### Your task
Report every line of the data that includes "Immobilier".

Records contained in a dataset
◇ ◇ ◇ ◇ ◇

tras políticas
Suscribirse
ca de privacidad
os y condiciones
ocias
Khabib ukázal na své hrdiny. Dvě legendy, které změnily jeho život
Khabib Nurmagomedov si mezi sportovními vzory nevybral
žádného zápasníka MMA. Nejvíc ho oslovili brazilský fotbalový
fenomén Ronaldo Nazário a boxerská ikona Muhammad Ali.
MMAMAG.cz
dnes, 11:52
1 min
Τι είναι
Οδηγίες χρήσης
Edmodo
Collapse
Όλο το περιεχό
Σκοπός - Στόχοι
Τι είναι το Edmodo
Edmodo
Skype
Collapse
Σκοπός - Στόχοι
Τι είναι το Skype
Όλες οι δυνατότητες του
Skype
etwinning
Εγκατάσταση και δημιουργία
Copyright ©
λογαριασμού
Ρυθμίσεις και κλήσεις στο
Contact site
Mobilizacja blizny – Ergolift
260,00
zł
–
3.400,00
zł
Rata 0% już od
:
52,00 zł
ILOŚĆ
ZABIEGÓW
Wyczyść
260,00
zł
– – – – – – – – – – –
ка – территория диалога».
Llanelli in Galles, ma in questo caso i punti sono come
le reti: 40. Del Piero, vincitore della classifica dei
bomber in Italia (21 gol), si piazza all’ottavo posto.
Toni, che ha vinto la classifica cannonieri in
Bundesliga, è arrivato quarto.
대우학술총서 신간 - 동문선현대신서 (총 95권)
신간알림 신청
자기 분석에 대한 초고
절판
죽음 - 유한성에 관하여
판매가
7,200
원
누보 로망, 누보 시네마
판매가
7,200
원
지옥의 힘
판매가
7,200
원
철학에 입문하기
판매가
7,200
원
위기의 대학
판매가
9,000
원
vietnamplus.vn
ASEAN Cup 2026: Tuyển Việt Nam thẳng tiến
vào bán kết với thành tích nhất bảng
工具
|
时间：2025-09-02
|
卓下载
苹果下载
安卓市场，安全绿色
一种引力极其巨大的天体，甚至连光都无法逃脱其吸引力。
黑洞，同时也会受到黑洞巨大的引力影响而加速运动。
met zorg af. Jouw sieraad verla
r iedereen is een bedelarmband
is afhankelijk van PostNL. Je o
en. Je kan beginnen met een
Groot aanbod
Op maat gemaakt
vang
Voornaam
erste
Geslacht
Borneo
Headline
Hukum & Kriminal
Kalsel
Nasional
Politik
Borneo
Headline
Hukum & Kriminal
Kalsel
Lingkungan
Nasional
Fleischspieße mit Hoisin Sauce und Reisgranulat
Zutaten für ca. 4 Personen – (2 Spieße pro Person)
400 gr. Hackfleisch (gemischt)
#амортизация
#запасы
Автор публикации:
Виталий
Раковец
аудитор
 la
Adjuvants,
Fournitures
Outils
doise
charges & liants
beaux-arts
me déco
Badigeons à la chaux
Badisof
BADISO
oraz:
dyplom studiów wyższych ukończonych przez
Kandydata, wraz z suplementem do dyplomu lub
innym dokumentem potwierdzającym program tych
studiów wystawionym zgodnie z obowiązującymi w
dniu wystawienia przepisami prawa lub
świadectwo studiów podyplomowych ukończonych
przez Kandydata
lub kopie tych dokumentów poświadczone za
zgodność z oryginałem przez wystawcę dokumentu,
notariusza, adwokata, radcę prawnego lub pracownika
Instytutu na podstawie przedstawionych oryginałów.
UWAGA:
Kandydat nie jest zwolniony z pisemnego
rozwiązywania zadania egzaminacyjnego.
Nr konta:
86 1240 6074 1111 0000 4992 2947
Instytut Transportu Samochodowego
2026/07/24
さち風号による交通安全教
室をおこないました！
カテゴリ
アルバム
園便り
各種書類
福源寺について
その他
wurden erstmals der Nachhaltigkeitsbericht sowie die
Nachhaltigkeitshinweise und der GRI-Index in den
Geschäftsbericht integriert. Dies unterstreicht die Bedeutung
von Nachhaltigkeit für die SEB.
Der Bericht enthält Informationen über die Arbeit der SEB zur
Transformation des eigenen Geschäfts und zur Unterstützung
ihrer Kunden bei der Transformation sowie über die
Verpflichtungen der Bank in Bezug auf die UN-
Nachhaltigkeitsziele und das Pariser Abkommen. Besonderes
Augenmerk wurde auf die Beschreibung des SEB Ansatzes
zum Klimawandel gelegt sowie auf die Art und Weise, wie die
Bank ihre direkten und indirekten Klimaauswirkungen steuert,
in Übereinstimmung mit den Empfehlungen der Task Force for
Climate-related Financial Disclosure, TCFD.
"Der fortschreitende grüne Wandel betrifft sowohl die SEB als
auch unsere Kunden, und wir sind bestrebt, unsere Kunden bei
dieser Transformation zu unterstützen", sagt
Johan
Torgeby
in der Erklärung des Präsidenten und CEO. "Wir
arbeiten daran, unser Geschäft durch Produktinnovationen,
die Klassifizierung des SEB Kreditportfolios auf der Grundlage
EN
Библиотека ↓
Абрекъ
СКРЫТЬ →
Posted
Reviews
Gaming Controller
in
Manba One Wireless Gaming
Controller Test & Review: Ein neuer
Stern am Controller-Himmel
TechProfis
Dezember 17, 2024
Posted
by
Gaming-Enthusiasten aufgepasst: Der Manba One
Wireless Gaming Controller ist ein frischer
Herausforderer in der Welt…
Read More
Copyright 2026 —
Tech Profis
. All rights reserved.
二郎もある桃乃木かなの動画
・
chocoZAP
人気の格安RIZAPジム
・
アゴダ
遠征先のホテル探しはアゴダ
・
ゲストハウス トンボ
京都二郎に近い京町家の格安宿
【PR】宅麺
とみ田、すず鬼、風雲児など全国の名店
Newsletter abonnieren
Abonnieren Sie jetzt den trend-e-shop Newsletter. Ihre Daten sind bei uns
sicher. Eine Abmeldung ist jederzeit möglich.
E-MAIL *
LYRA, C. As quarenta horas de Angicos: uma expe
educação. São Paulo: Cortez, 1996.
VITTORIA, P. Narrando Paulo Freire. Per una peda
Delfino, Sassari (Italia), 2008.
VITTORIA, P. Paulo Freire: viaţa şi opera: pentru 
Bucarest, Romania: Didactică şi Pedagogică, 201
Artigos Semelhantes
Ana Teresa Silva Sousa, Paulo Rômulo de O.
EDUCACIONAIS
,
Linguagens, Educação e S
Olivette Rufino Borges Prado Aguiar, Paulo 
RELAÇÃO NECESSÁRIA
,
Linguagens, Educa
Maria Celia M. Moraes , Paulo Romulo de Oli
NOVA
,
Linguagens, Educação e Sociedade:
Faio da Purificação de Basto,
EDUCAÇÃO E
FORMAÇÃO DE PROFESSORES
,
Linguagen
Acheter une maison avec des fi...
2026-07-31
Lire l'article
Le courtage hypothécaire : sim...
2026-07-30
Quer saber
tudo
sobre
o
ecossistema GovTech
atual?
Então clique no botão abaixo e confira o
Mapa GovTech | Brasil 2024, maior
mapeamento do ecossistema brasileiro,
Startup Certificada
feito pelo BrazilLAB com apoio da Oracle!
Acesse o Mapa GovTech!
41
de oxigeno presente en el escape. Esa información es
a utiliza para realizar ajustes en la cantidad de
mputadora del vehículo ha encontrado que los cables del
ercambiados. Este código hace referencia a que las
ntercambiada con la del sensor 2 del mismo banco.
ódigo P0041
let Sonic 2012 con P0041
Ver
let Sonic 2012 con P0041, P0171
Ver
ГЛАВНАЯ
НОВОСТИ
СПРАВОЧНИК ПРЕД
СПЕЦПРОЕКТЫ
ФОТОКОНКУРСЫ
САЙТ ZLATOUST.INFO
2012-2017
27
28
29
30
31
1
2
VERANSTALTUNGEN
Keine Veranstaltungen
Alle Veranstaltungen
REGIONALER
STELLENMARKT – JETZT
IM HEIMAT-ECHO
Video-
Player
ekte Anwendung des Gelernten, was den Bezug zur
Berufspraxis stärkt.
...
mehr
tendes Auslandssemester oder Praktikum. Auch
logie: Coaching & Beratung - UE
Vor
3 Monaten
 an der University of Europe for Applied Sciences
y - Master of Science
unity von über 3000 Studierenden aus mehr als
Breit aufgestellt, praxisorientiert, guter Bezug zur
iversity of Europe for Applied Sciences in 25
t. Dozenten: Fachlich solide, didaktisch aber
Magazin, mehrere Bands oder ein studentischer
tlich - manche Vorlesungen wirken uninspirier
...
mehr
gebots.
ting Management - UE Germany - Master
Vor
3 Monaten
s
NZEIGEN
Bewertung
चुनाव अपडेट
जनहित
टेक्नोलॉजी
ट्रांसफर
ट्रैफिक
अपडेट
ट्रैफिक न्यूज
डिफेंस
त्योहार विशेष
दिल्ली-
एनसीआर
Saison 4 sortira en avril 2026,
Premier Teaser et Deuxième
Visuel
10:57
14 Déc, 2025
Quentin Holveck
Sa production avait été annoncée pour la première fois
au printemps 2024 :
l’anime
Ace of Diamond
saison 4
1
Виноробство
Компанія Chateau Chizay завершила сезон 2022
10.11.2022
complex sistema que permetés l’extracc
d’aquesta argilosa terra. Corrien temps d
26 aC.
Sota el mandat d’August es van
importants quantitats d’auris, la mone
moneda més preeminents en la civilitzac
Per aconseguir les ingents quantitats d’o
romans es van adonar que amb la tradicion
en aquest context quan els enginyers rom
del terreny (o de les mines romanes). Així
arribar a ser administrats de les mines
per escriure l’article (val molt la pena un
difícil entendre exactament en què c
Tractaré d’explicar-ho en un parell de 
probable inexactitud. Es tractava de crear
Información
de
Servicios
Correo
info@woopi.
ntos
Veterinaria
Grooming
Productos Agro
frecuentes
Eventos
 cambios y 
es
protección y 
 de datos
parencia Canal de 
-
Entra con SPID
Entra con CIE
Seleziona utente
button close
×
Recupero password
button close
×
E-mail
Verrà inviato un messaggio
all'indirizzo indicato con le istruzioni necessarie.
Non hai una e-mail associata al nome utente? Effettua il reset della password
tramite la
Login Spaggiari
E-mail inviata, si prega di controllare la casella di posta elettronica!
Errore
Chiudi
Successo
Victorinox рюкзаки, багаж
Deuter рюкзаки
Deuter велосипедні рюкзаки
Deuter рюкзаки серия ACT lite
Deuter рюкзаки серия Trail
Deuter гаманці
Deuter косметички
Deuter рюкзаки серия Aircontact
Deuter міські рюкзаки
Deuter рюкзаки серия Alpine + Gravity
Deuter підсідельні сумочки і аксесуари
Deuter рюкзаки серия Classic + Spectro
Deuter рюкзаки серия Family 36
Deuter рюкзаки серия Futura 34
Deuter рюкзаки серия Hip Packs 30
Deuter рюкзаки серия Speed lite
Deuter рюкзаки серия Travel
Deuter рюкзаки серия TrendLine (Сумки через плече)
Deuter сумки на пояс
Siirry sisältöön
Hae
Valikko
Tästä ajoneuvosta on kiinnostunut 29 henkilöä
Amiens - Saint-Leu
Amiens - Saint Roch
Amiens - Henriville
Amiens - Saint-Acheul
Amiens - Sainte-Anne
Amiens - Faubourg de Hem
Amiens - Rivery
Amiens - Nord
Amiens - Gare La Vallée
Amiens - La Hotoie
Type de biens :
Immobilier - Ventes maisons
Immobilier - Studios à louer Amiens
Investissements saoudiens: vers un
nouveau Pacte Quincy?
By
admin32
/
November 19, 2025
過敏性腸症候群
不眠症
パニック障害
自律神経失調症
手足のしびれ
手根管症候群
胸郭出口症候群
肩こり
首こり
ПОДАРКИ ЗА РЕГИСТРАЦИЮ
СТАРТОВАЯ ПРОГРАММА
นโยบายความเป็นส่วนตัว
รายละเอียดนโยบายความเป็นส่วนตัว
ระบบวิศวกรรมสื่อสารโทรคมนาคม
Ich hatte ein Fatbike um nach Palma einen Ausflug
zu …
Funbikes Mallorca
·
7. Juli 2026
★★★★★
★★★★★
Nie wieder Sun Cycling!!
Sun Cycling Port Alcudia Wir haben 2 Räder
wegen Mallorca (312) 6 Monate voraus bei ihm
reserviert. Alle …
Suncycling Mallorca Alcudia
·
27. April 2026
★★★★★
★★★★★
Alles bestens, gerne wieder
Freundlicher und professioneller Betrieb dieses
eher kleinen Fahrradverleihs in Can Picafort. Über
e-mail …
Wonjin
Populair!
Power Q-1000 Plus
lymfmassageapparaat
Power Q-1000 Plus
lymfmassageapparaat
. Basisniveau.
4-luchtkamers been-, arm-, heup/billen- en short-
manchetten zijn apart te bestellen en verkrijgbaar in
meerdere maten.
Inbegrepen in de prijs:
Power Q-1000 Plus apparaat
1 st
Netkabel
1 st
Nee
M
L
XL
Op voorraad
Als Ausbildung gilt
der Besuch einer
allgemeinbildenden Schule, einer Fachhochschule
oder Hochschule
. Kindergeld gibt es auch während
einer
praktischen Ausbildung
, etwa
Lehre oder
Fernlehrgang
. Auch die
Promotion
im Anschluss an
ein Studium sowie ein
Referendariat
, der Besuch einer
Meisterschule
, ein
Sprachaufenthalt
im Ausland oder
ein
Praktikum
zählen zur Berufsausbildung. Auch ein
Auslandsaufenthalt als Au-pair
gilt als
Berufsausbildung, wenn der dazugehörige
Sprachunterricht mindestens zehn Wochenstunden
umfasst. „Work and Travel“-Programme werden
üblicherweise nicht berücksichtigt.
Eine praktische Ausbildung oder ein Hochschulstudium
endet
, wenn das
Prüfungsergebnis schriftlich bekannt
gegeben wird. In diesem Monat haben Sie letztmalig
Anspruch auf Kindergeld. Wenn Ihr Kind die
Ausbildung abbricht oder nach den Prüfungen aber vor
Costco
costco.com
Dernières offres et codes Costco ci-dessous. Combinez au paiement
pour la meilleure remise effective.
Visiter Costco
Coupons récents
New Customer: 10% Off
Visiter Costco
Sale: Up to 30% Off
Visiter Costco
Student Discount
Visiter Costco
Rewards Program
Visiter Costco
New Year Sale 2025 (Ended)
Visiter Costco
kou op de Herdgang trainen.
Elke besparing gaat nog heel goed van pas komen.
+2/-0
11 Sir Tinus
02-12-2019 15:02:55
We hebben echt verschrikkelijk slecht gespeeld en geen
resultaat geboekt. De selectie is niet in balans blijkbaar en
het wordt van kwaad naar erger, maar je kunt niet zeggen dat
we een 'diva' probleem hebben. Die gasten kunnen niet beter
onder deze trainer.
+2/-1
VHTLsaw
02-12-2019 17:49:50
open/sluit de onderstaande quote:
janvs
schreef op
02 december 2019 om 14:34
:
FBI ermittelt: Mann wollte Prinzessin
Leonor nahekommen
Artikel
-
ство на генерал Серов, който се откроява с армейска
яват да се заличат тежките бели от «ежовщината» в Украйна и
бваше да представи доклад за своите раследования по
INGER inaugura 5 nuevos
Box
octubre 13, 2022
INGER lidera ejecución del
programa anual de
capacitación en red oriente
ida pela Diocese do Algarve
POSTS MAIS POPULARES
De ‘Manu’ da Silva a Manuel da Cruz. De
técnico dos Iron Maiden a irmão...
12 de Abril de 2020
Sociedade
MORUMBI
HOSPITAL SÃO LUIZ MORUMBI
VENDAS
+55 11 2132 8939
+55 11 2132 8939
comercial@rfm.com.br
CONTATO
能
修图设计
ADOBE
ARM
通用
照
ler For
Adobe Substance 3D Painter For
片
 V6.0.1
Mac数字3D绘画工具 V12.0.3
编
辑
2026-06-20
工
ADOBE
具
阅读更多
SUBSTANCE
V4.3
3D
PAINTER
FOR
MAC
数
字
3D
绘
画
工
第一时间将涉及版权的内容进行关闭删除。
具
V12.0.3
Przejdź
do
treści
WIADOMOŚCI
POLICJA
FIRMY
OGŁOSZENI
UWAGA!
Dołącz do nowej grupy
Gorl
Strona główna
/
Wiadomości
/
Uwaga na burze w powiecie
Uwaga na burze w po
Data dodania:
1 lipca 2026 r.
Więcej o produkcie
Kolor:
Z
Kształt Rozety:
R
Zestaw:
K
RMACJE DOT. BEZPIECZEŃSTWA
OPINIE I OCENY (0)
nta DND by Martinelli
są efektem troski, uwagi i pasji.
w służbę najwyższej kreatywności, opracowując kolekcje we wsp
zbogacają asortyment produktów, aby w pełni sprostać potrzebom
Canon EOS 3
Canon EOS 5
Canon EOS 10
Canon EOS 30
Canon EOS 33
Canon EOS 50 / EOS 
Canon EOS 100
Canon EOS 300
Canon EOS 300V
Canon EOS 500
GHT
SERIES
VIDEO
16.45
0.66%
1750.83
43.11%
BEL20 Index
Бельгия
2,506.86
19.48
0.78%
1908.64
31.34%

◇ ◇ ◇ ◇ ◇

### Solved exercise
Immobilier - Ventes maisons
Immobilier - Studios à louer Amiens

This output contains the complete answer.